You can argue that the flexibility granted by the Wine license has
meant that I received some business I would not otherwise have had.
Gav, for example, has pointed out that Corel would never have worked
on Wine if not for its license.  There are two ironies there - first,
Corel has always been a great Wine citizen, IMO, never 'abusing' the
license.  Second, while we did work with Corel to help them with Wine,
we never signed a contract with them.  Their lawyers and I were never
able to agree on a contract that we thought would sufficiently protect
Wine.  Fortunately for me, we were able to work with Corel without a
contract, but this issue to this day creates unnecessary friction
between my company and Corel.

However, with some recent events I cannot disclose, it is clear to me
that the opportunity for Wine to be used in a proprietary product is
too tempting and has caused some harm to the Wine project.  Based on
experience, I feel strongly that the potential for harm is great
enough that CodeWeavers needs to take two actions.

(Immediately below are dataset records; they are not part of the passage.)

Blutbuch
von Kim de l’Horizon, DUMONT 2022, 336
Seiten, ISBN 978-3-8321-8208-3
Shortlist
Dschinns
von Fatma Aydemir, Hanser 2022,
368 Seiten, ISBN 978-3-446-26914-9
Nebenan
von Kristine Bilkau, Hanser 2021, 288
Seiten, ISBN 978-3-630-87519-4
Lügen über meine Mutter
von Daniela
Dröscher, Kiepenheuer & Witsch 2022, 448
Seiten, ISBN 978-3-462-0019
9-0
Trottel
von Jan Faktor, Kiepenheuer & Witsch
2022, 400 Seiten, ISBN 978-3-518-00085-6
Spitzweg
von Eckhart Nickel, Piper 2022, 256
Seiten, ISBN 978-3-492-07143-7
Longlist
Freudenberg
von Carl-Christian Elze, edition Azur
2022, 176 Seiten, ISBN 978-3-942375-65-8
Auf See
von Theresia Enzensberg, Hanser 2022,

First, we would
like to release all new code we develop under an LGPL style license.
Second, I would like to open another call for a license change and
thereby strongly add my voice to Alexandre's.

Thus, I would like to call for a change in the Wine license.  I think
we all agreed that the LGPL formed the basis for a good 'alternate'
license strategy.  Eben Moglen, the counsel for the FSF, has kindly
offered to help review licensing strategies for Wine.  The goal is to
attempt to secure some form of Copyleft protection for Wine while
still permitting proprietary software to link and bind with Wine.  I
think it it is great that we have, in Eben, not only the leading legal
scholar on free software licensing, but a great hacker to boot.  I
think he will clarify exactly what is possible and what is not
possible with GPL style licenses and insure that the license we choose
will meet our goals.

When Alexandre last brought up this issue, he was very disappointed.
He felt that there was not enough support from the 'silent majority'
of Wine developers for a license change.  His overriding lament to me
was 'No one cares'.  He further felt that since a small number of
major Wine contributors objected, that it was not appropriate to
change the license.

I would like to ask for a more formal process.  I would like each and
every contributor to Wine to send Alexandre a private email with an
'Agree' or 'Disagree' opinion, so that he can more truly assess what
the contributors to Wine really want.  The specific question I wish to
pose is as follows:

    Should the Wine project switch to a license which has as
    its goal to attempt to secure some form of Copyleft
    protection for Wine while still permitting proprietary
    software to link and bind with Wine?

Please privately let Alexandre (julliard@winehq.com) know what you
think, and then publicly respond to this thread as you feel

Finally, in closing, I wanted to summarize our position.  We plan to
release our future work under an xGPL style license, and we would like
the rest of the Wine community to join us.  If the bulk of the
community wants to stick with the current license, then we will
probably end up making a separate CVS development tree.  Anyone would
be free to use our work from that tree, under the xGPL-style license
terms the FSF's lawyers recommend.




  • Open Source
Click Here!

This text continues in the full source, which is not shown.